In a breakthrough that will appeal to both spies and those who work with priceless but frail historical documents, researchers at MIT have developed a camera that uses terahertz radiation to peer at the text on pages of a book, without it having to be open. Terahertz radiation falls somewhere between the microwave and infrared spectrums, and the research team, including Barmak Heshmat, Ramesh Raskar and Albert Redo Sanchez from MIT, and Justin Romberg and Alireza Aghasi from Georgia Tech, chose that particular flavour of radiation because of how it reacts with different chemicals. Different chemicals produce a distinct frequency as they react with different terahertz frequencies, which can be measured and distinguished. In this instance, it allows the researchers to tell the different between ink and blank paper.

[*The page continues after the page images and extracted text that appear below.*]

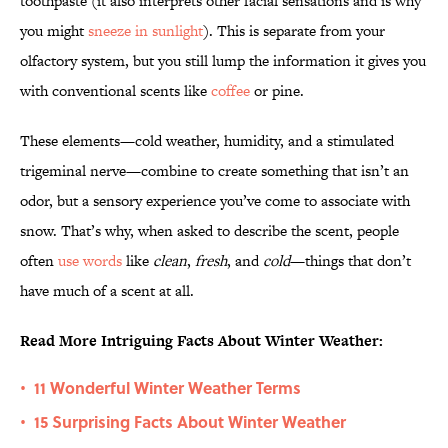
toothpaste (it also interprets other facial sensations and is why
you might
sneeze in sunlight
). This is separate from your
olfactory system, but you still lump the information it gives you
with conventional scents like
coffee
or pine.
These elements—cold weather, humidity, and a stimulated
trigeminal nerve—combine to create something that isn’t an
odor, but a sensory experience you’ve come to associate with
snow. That’s why, when asked to describe the scent, people
often
use words
like
clean
,
fresh
, and
cold
—things that don’t
have much of a scent at all.
Read More Intriguing Facts About Winter Weather:
11 Wonderful Winter Weather Terms
•
15 Surprising Facts About Winter Weather
•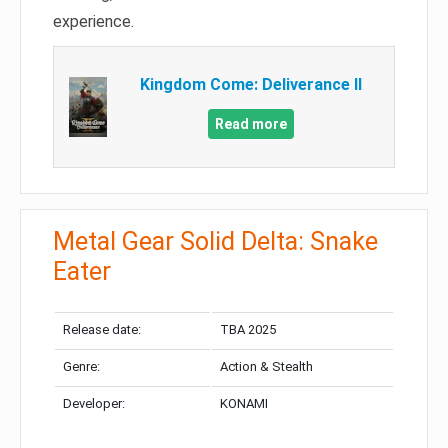
experience.
Kingdom Come: Deliverance II
Read more
Metal Gear Solid Delta: Snake
Eater
Release date:
TBA 2025
Genre:
Action & Stealth
Developer:
KONAMI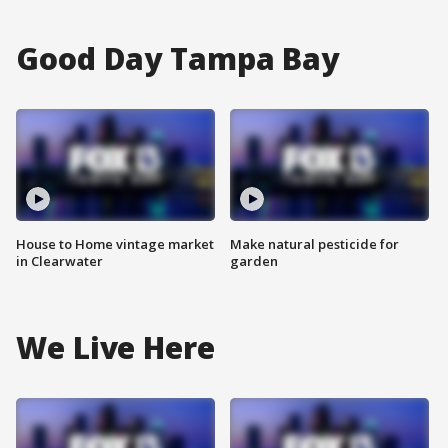
Good Day Tampa Bay
House to Home vintage market
Make natural pesticide for
in Clearwater
garden
We Live Here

Complex algorithms and software is required to translate the frequencies being bounced back to the camera, allowing it to distinguish letters on a page. But it also relies on how far the short bursts of terahertz radiation are travelling. By precisely timing how long it takes to reach the 20-micrometre-thick air gaps between pages of a book, it's able to calculate when it moves from page to page.
In its current form the terahertz camera can accurately calculate distance to a depth of about 20 pages, but it can only distinguish characters on a page to a depth of about nine pages. The device also requires the paper used to have some degree of transparency. However, as the detectors and emitters used are further refined, the researchers feel their system could be a fantastic tool for museums or other facilities who want to explore and catalogue historical documents, without actually having to touch or open them and risk damage.